[Bounding box prediction data]
● ● ● ● ●
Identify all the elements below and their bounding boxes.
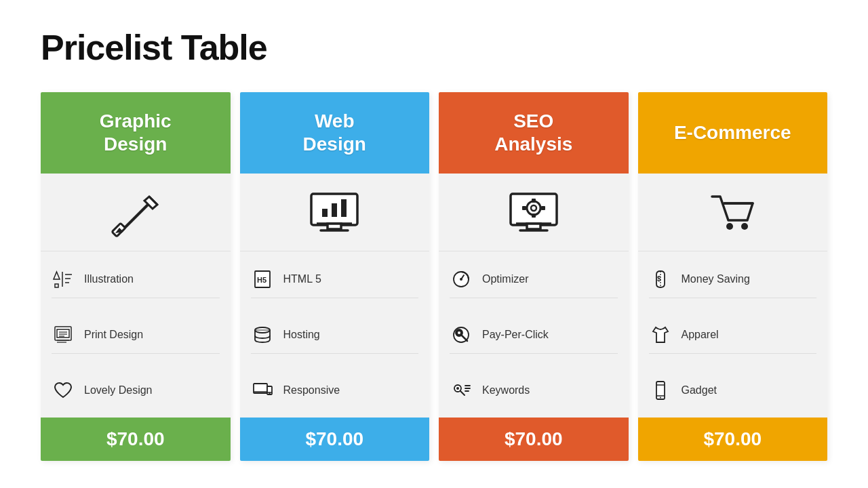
card-features-ecommerce: $ Money Saving Apparel Gadget	[638, 251, 828, 418]
illustration-icon	[52, 268, 75, 291]
feature-label: HTML 5	[283, 273, 321, 285]
gadget-icon	[649, 379, 672, 402]
svg-rect-24	[341, 199, 347, 217]
feature-label: Apparel	[682, 329, 719, 341]
feature-label: Lovely Design	[84, 384, 153, 396]
card-title-graphic-design: GraphicDesign	[100, 110, 172, 155]
cards-container: GraphicDesign Illustration Print Design …	[41, 92, 827, 461]
list-item: Apparel	[649, 317, 817, 354]
price-value: $70.00	[106, 428, 165, 450]
list-item: Print Design	[52, 317, 220, 354]
price-value: $70.00	[305, 428, 363, 450]
svg-rect-43	[541, 206, 545, 210]
card-price-web-design[interactable]: $70.00	[240, 418, 430, 461]
feature-label: Gadget	[682, 384, 717, 396]
svg-point-45	[460, 278, 462, 281]
list-item: Lovely Design	[52, 372, 220, 409]
list-item: Illustration	[52, 261, 220, 298]
svg-rect-42	[522, 206, 526, 210]
feature-label: Responsive	[283, 384, 340, 396]
card-header-seo-analysis: SEOAnalysis	[439, 92, 629, 174]
card-main-icon-ecommerce	[638, 174, 828, 251]
price-value: $70.00	[505, 428, 563, 450]
list-item: Pay-Per-Click	[450, 317, 618, 354]
list-item: Keywords	[450, 372, 618, 409]
feature-label: Keywords	[482, 384, 530, 396]
feature-label: Print Design	[84, 329, 143, 341]
svg-rect-20	[328, 224, 341, 229]
svg-text:H5: H5	[257, 276, 267, 284]
card-ecommerce: E-Commerce $ Money Saving Apparel Gadget…	[638, 92, 828, 461]
card-title-ecommerce: E-Commerce	[674, 121, 791, 144]
svg-rect-5	[55, 284, 58, 287]
svg-text:$: $	[657, 275, 661, 283]
svg-rect-22	[322, 209, 328, 217]
svg-line-51	[460, 391, 465, 395]
svg-rect-36	[527, 224, 540, 229]
card-price-seo-analysis[interactable]: $70.00	[439, 418, 629, 461]
svg-marker-6	[54, 272, 60, 279]
list-item: $ Money Saving	[649, 261, 817, 298]
print-icon	[52, 323, 75, 346]
list-item: H5 HTML 5	[251, 261, 419, 298]
keywords-icon	[450, 379, 473, 402]
feature-label: Hosting	[283, 329, 320, 341]
card-main-icon-graphic-design	[41, 174, 231, 251]
feature-label: Money Saving	[682, 273, 750, 285]
price-value: $70.00	[703, 428, 762, 450]
list-item: Responsive	[251, 372, 419, 409]
apparel-icon	[649, 323, 672, 346]
ppc-icon	[450, 323, 473, 346]
card-title-seo-analysis: SEOAnalysis	[494, 110, 572, 155]
svg-point-54	[741, 223, 748, 230]
card-seo-analysis: SEOAnalysis Optimizer Pay-Per-Click Keyw…	[439, 92, 629, 461]
card-header-web-design: WebDesign	[240, 92, 430, 174]
card-header-graphic-design: GraphicDesign	[41, 92, 231, 174]
svg-point-50	[456, 387, 459, 390]
svg-point-53	[726, 223, 733, 230]
svg-rect-41	[532, 214, 536, 218]
card-web-design: WebDesign H5 HTML 5 Hosting Responsive$7…	[240, 92, 430, 461]
svg-point-39	[531, 205, 536, 211]
svg-point-48	[458, 331, 460, 334]
money-icon: $	[649, 268, 672, 291]
hosting-icon	[251, 323, 274, 346]
feature-label: Illustration	[84, 273, 134, 285]
card-features-graphic-design: Illustration Print Design Lovely Design	[41, 251, 231, 418]
list-item: Optimizer	[450, 261, 618, 298]
card-title-web-design: WebDesign	[303, 110, 366, 155]
svg-rect-40	[532, 199, 536, 203]
card-features-web-design: H5 HTML 5 Hosting Responsive	[240, 251, 430, 418]
page-title: Pricelist Table	[41, 27, 827, 68]
svg-rect-57	[656, 382, 665, 399]
svg-rect-23	[332, 203, 337, 217]
heart-icon	[52, 379, 75, 402]
card-graphic-design: GraphicDesign Illustration Print Design …	[41, 92, 231, 461]
list-item: Gadget	[649, 372, 817, 409]
feature-label: Pay-Per-Click	[482, 329, 549, 341]
html5-icon: H5	[251, 268, 274, 291]
card-features-seo-analysis: Optimizer Pay-Per-Click Keywords	[439, 251, 629, 418]
svg-point-60	[660, 396, 661, 398]
list-item: Hosting	[251, 317, 419, 354]
card-main-icon-seo-analysis	[439, 174, 629, 251]
optimizer-icon	[450, 268, 473, 291]
card-price-ecommerce[interactable]: $70.00	[638, 418, 828, 461]
feature-label: Optimizer	[482, 273, 528, 285]
card-main-icon-web-design	[240, 174, 430, 251]
card-header-ecommerce: E-Commerce	[638, 92, 828, 174]
responsive-icon	[251, 379, 274, 402]
card-price-graphic-design[interactable]: $70.00	[41, 418, 231, 461]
● ● ● ● ●
**Your task**
Copy every line from the data that includes the string "analysis".

**Expected answer**
card-header-seo-analysis: SEOAnalysis	[439, 92, 629, 174]
card-price-seo-analysis[interactable]: $70.00	[439, 418, 629, 461]
card-title-seo-analysis: SEOAnalysis	[494, 110, 572, 155]
card-seo-analysis: SEOAnalysis Optimizer Pay-Per-Click Keyw…	[439, 92, 629, 461]
card-features-seo-analysis: Optimizer Pay-Per-Click Keywords	[439, 251, 629, 418]
card-main-icon-seo-analysis	[439, 174, 629, 251]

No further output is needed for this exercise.